Each line below that contains the word "enflasyon" must be copied.

+++ DATA IN THIS EXERCISE

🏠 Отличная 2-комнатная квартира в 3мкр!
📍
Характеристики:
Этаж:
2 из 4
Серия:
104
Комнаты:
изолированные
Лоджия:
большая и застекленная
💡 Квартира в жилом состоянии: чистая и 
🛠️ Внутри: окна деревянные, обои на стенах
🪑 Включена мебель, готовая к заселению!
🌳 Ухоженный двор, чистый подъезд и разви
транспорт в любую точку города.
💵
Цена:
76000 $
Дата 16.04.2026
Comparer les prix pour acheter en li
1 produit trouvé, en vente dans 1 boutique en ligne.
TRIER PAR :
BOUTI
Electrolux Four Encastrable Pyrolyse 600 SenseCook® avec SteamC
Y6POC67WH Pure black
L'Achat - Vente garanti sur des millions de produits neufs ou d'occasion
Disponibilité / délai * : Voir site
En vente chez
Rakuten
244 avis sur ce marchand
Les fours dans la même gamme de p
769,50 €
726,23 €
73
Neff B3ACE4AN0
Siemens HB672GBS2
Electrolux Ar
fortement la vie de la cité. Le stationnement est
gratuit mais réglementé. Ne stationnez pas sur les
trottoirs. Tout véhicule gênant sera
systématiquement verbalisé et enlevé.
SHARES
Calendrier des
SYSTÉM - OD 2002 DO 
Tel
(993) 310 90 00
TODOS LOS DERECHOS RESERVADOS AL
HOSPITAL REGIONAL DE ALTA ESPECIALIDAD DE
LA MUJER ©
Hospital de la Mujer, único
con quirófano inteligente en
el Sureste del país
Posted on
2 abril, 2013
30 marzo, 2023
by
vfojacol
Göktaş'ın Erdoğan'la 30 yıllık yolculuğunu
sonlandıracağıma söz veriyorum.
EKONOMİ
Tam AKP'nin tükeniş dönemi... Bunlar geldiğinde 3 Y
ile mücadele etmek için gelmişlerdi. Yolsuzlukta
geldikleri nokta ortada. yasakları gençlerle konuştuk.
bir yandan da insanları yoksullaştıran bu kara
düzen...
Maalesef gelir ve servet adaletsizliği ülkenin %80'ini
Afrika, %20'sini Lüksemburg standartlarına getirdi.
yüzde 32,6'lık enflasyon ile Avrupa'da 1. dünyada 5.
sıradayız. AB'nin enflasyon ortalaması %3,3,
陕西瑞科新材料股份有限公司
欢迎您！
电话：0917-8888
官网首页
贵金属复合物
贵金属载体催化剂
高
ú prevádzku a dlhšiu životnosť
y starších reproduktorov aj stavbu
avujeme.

++++++

- _SOLUTION FOR THIS TASK_
yüzde 32,6'lık enflasyon ile Avrupa'da 1. dünyada 5.
sıradayız. AB'nin enflasyon ortalaması %3,3,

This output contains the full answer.